» **Task goal**: An exact copy of every line from the one holding "комплект на одностворчатую дверь, Эмаль" to the end of the entries below is required; leave the pictures out.

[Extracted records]
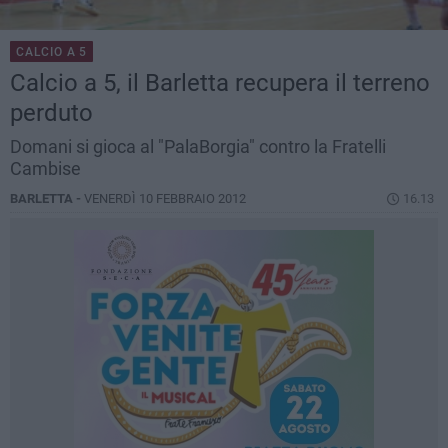
CALCIO A 5
Calcio a 5, il Barletta recupera il terreno
perduto
Domani si gioca al "PalaBorgia" contro la Fratelli
Cambise
BARLETTA -
VENERDÌ 10 FEBBRAIO 2012
16.13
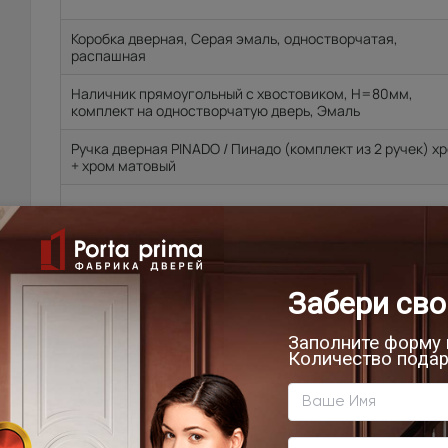
Коробка дверная, Серая эмаль, одностворчатая,
распашная
Наличник прямоугольный с хвостовиком, H=80мм,
комплект на одностворчатую дверь, Эмаль
Ручка дверная PINADO / Пинадо (комплект из 2 ручек) х
+ хром матовый
Петля дверная, 100*70*2,5-4ВВ , черный
Защелка с пластиковым язычком, магнитная AGB, LM CL
черный. В комплекте с дверью.
Цена за комплект:
46 505
₽
51 500
₽
В КОРЗИНУ
ВЫЗВАТЬ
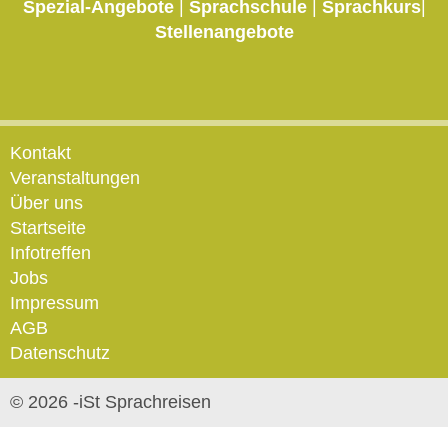
Spezial-Angebote
|
Sprachschule
|
Sprachkurs
|
Stellenangebote
Kontakt
Veranstaltungen
Über uns
Startseite
Infotreffen
Jobs
Impressum
AGB
Datenschutz
© 2026 -iSt Sprachreisen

» **Task answer**:
комплект на одностворчатую дверь, Эмаль
Ручка дверная PINADO / Пинадо (комплект из 2 ручек) х
+ хром матовый
Петля дверная, 100*70*2,5-4ВВ , черный
Защелка с пластиковым язычком, магнитная AGB, LM CL
черный. В комплекте с дверью.
Цена за комплект:
46 505
₽
51 500
₽
В КОРЗИНУ
ВЫЗВАТЬ
Spezial-Angebote
|
Sprachschule
|
Sprachkurs
|
Stellenangebote
Kontakt
Veranstaltungen
Über uns
Startseite
Infotreffen
Jobs
Impressum
AGB
Datenschutz
© 2026 -iSt Sprachreisen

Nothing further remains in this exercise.